La mansión de los Herrera brillaba bajo enormes lámparas de cristal.

La música sonaba suavemente.

Los invitados disfrutaban de una elegante celebración de compromiso.

Empresarios, políticos y figuras conocidas llenaban los salones.

En el centro de la fiesta estaban Gabriel Ortega y su prometida, Adriana Vega.

Todo parecía perfecto.

Hasta que un pequeño niño escapó de la mano de su niñera.
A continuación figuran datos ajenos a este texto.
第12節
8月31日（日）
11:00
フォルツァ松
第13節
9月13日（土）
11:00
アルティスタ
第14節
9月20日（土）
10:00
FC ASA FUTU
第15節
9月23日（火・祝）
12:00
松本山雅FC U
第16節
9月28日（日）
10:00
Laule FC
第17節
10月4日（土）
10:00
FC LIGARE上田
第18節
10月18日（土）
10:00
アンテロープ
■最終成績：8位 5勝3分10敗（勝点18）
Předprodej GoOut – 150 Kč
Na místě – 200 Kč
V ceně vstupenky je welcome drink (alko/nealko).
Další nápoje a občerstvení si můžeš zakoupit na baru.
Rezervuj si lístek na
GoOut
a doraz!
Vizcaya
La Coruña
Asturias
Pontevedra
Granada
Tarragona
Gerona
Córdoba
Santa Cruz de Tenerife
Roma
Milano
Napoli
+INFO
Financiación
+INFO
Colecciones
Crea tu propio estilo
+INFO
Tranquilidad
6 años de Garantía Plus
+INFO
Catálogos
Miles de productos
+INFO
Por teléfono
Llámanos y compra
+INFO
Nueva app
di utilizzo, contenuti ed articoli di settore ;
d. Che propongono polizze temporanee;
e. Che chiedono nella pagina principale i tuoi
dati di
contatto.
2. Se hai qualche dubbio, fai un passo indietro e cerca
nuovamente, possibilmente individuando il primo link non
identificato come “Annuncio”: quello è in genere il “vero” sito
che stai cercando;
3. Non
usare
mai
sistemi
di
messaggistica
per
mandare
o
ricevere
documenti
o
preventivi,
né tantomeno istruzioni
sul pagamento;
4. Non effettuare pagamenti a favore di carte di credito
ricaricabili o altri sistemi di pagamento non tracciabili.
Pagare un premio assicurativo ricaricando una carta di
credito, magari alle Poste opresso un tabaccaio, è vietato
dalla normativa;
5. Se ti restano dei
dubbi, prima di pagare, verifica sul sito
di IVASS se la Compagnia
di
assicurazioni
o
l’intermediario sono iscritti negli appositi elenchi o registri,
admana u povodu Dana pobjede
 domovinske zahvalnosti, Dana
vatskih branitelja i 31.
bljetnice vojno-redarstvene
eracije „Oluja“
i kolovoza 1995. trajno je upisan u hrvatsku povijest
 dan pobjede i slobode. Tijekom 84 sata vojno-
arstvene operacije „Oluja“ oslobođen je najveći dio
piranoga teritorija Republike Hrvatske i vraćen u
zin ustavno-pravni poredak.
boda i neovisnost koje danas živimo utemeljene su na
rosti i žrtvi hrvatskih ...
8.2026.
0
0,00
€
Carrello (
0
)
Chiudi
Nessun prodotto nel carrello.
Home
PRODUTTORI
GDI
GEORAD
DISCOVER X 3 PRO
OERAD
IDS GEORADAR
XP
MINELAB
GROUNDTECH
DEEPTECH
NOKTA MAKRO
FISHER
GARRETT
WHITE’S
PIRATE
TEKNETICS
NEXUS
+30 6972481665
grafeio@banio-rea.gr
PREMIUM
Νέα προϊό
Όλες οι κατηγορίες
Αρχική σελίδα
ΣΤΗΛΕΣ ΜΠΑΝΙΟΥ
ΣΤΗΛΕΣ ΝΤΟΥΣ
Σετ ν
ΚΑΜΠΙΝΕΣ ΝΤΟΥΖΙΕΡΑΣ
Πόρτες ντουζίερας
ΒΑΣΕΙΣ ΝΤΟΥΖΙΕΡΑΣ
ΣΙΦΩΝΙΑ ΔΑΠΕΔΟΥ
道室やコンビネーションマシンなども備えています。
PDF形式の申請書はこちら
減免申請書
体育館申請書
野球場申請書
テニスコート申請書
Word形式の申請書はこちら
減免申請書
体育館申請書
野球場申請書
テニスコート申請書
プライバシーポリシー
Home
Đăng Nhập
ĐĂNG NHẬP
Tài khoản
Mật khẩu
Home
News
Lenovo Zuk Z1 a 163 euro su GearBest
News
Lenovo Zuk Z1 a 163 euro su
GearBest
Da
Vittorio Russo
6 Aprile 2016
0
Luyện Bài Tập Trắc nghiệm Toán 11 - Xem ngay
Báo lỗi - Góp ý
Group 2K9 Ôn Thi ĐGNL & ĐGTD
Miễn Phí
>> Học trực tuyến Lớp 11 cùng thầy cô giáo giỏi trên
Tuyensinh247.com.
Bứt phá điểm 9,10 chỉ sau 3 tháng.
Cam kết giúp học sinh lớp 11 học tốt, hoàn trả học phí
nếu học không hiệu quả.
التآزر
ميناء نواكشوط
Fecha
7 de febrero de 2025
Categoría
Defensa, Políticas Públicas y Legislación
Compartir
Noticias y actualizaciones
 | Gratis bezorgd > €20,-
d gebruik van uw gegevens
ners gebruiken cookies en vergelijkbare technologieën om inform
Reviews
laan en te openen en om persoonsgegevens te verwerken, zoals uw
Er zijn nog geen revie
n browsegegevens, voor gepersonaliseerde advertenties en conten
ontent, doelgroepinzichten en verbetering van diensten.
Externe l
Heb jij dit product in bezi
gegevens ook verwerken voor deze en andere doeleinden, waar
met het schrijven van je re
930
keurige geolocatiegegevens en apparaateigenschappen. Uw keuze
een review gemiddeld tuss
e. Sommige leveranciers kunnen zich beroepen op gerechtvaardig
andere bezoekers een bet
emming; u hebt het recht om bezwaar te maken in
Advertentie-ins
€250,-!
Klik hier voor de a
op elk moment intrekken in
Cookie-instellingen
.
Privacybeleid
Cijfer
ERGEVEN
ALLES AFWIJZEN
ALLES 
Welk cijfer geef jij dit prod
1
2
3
Vestía un diminuto traje negro.

Tenía los ojos llenos de lágrimas.

Y corría desesperadamente entre los invitados.

—¡Mamá!

La palabra resonó por toda la mansión.

Las conversaciones desaparecieron.

La música se detuvo.

Varias copas quedaron suspendidas en el aire.

Cerca de una mesa servía bebidas una empleada doméstica llamada Valeria Morales.

Se quedó inmóvil.

La bandeja cayó de sus manos y chocó contra el suelo.

—Lucas… —susurró.

El niño corrió directamente hacia ella.

Y la abrazó con todas sus fuerzas.

—Sabía que volverías.

Las lágrimas corrían por su rostro.

Los murmullos comenzaron inmediatamente.

Adriana dio un paso adelante.

—Alejen a ese niño de ella.

Pero Gabriel levantó una mano.

Algo llamó su atención.

La forma en que el pequeño abrazaba a Valeria.

La forma en que ella lo protegía instintivamente.

Como si existiera un vínculo imposible de ignorar.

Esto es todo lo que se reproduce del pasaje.